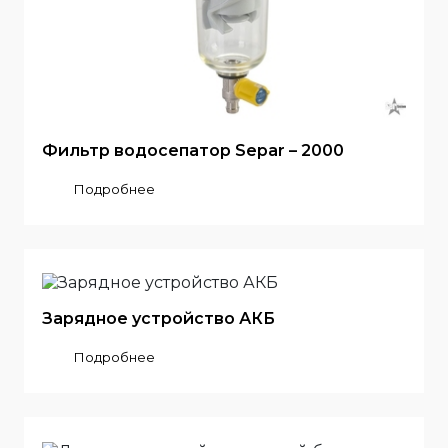
Фильтр водосепатор Separ – 2000
Подробнее
Зарядное устройство АКБ
Подробнее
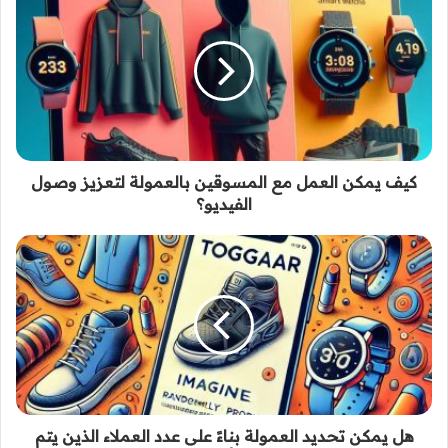
كيف يمكن العمل مع المسوقين بالعمولة لتعزيز وصول
الفيديو؟
هل يمكن تحديد العمولة بناءً على عدد العملاء الذين يتم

◆ ◆ ◆

**TASK GOAL**
Return each line of the material exactly as written; exclude the pictures.

**EXERCISE RESULT**
Фильтр водосепатор Separ – 2000
Подробнее
Зарядное устройство АКБ
Подробнее
كيف يمكن العمل مع المسوقين بالعمولة لتعزيز وصول
الفيديو؟
هل يمكن تحديد العمولة بناءً على عدد العملاء الذين يتم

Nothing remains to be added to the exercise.